- Opening Delimiter -

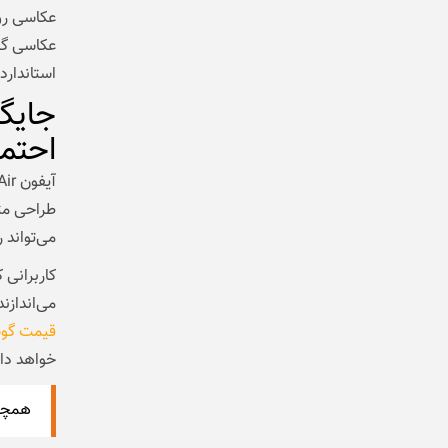
عکاسی روز
استاندارد 
احتما
طراحی متف
می‌تواند 
کاربرانی 
می‌اندازن
قیمت گو
خواهد د
همچنی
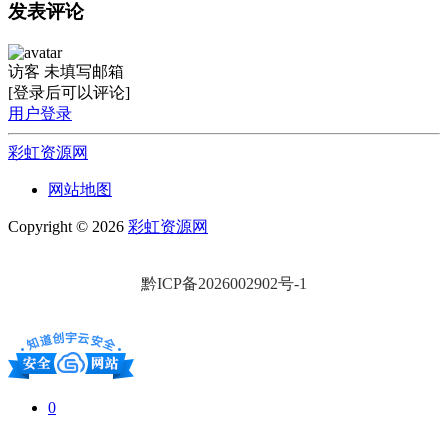
发表评论
访客
未填写邮箱
[登录后可以评论]
用户登录
彩虹资源网
网站地图
Copyright © 2026
彩虹资源网
黔ICP备2026002902号-1
0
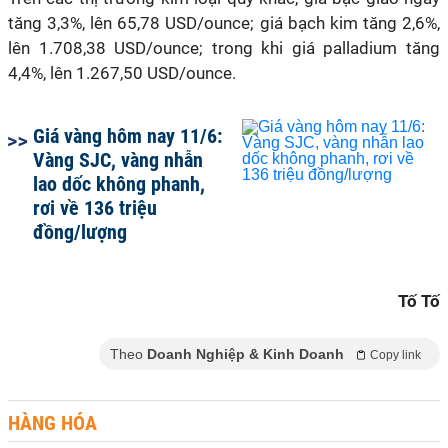
tăng 3,3%, lên 65,78 USD/ounce; giá bạch kim tăng 2,6%,
lên 1.708,38 USD/ounce; trong khi giá palladium tăng
4,4%, lên 1.267,50 USD/ounce.
Giá vàng hôm nay 11/6:
Vàng SJC, vàng nhẫn
lao dốc không phanh,
rơi về 136 triệu
đồng/lượng
Tố Tố
Theo
Doanh Nghiệp & Kinh Doanh
Copy link
HÀNG HÓA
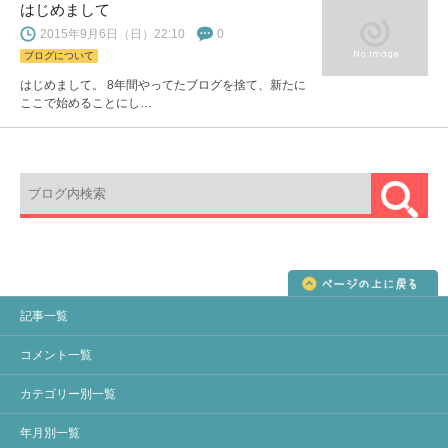
はじめまして
2015年9月6日（日）22:10
0
ブログについて
はじめまして。 8年間やってたブログを捨て、新たに
ここで始めることにし…
記事一覧
コメント一覧
カテゴリー別一覧
年月別一覧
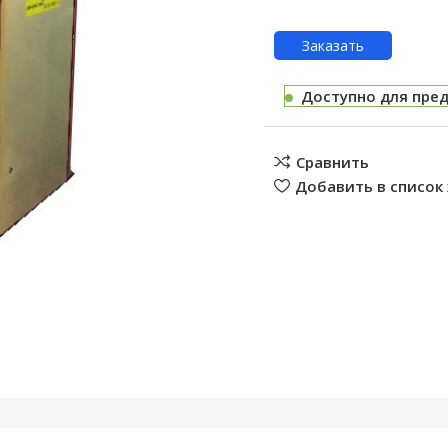
Заказать
Доступно для пре
Сравнить
Добавить в список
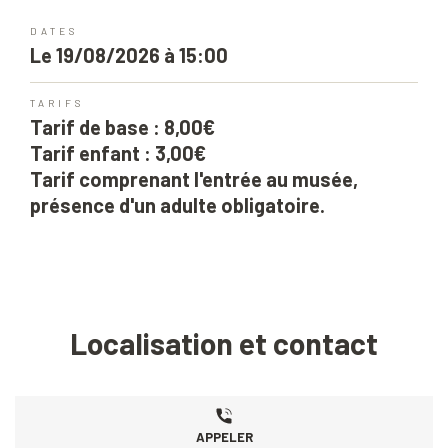
DATES
Le 19/08/2026 à 15:00
TARIFS
Tarif de base : 8,00€
Tarif enfant : 3,00€
Tarif comprenant l'entrée au musée,
présence d'un adulte obligatoire.
Localisation et contact
APPELER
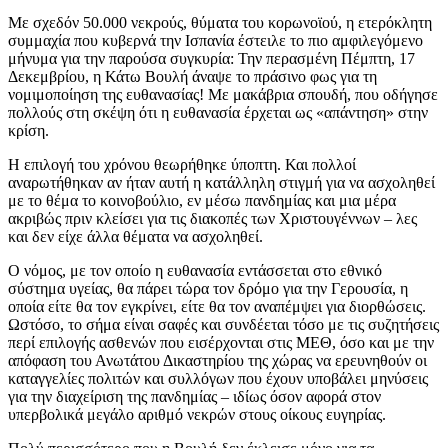
Με σχεδόν 50.000 νεκρούς, θύματα του κορωνοϊού, η ετερόκλητη
συμμαχία που κυβερνά την Ισπανία έστειλε το πιο αμφιλεγόμενο
μήνυμα για την παρούσα συγκυρία: Την περασμένη Πέμπτη, 17
Δεκεμβρίου, η Κάτω Βουλή άναψε το πράσινο φως για τη
νομιμοποίηση της ευθανασίας! Με μακάβρια σπουδή, που οδήγησε
πολλούς στη σκέψη ότι η ευθανασία έρχεται ως «απάντηση» στην
κρίση.
Η επιλογή του χρόνου θεωρήθηκε ύποπτη. Και πολλοί
αναρωτήθηκαν αν ήταν αυτή η κατάλληλη στιγμή για να ασχοληθεί
με το θέμα το κοινοβούλιο, εν μέσω πανδημίας και μια μέρα
ακριβώς πριν κλείσει για τις διακοπές των Χριστουγέννων – λες
και δεν είχε άλλα θέματα να ασχοληθεί.
Ο νόμος, με τον οποίο η ευθανασία εντάσσεται στο εθνικό
σύστημα υγείας, θα πάρει τώρα τον δρόμο για την Γερουσία, η
οποία είτε θα τον εγκρίνει, είτε θα τον αναπέμψει για διορθώσεις.
Ωστόσο, το σήμα είναι σαφές και συνδέεται τόσο με τις συζητήσεις
περί επιλογής ασθενών που εισέρχονται στις ΜΕΘ, όσο και με την
απόφαση του Ανωτάτου Δικαστηρίου της χώρας να ερευνηθούν οι
καταγγελίες πολιτών και συλλόγων που έχουν υποβάλει μηνύσεις
για την διαχείριση της πανδημίας – ιδίως όσον αφορά στον
υπερβολικά μεγάλο αριθμό νεκρών στους οίκους ευγηρίας.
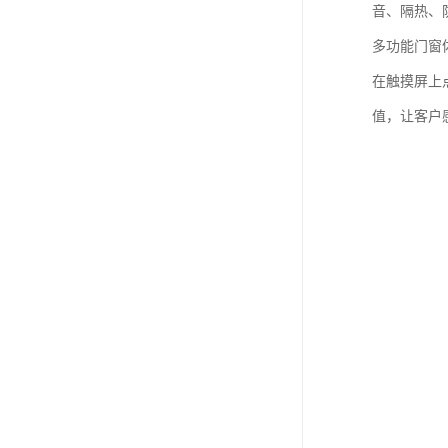
音、隔热、
多功能门窗
在触摸屏上
值，让客户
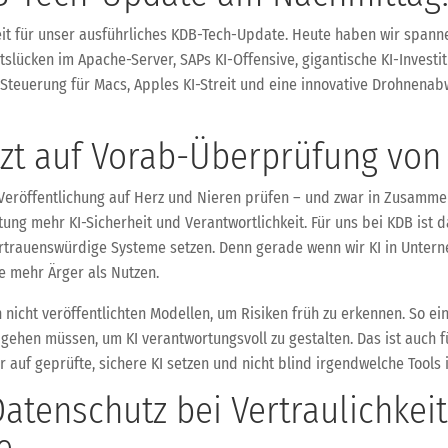
o Zeit für unser ausführliches KDB-Tech-Update. Heute haben wir span
itslücken im Apache-Server, SAPs KI-Offensive, gigantische KI-Investi
Steuerung für Macs, Apples KI-Streit und eine innovative Drohnenabw
tzt auf Vorab-Überprüfung von
 Veröffentlichung auf Herz und Nieren prüfen – und zwar in Zusamme
chtung mehr KI-Sicherheit und Verantwortlichkeit. Für uns bei KDB ist
vertrauenswürdige Systeme setzen. Denn gerade wenn wir KI in Unte
e mehr Ärger als Nutzen.
icht veröffentlichten Modellen, um Risiken früh zu erkennen. So ein
ehen müssen, um KI verantwortungsvoll zu gestalten. Das ist auch fü
 auf geprüfte, sichere KI setzen und nicht blind irgendwelche Tools
atenschutz bei Vertraulichkeit
e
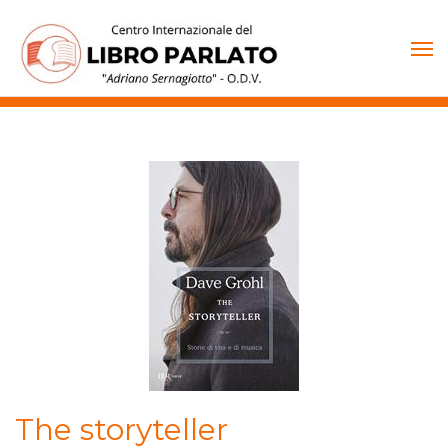
Vai
al
contenuto
The storyteller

- Closing Delimiter -

[Task directions]: What lines of the data contain the string "setzen"? List them.

[Reply]:
vertrauenswürdige Systeme setzen. Denn gerade wenn wir KI in Unte
 auf geprüfte, sichere KI setzen und nicht blind irgendwelche Tools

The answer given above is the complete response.